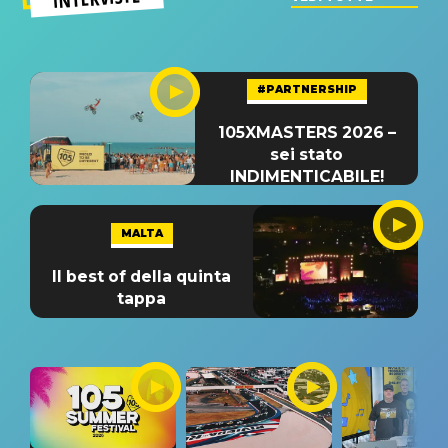
#PARTNERSHIP
105XMASTERS 2026 –
sei stato
INDIMENTICABILE!
MALTA
Il best of della quinta
tappa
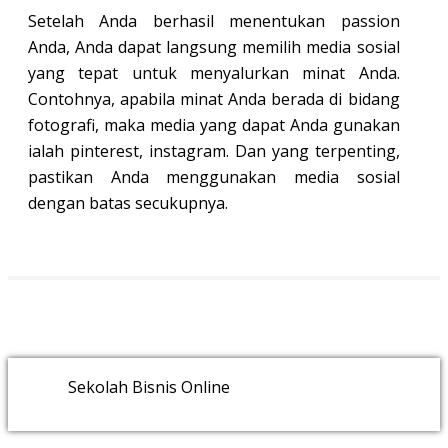
Setelah Anda berhasil menentukan passion
Anda, Anda dapat langsung memilih media sosial
yang tepat untuk menyalurkan minat Anda.
Contohnya, apabila minat Anda berada di bidang
fotografi, maka media yang dapat Anda gunakan
ialah pinterest, instagram. Dan yang terpenting,
pastikan Anda menggunakan media sosial
dengan batas secukupnya.
Sekolah Bisnis Online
——————
- [WHAT THE EXERCISE ASKS] Reproduce each line of the records exactly, and omit every picture.

- [SOLUTION TO THIS EXERCISE]
#PARTNERSHIP
105XMASTERS 2026 –
sei stato
INDIMENTICABILE!
MALTA
Il best of della quinta
tappa
Setelah Anda berhasil menentukan passion
Anda, Anda dapat langsung memilih media sosial
yang tepat untuk menyalurkan minat Anda.
Contohnya, apabila minat Anda berada di bidang
fotografi, maka media yang dapat Anda gunakan
ialah pinterest, instagram. Dan yang terpenting,
pastikan Anda menggunakan media sosial
dengan batas secukupnya.
Sekolah Bisnis Online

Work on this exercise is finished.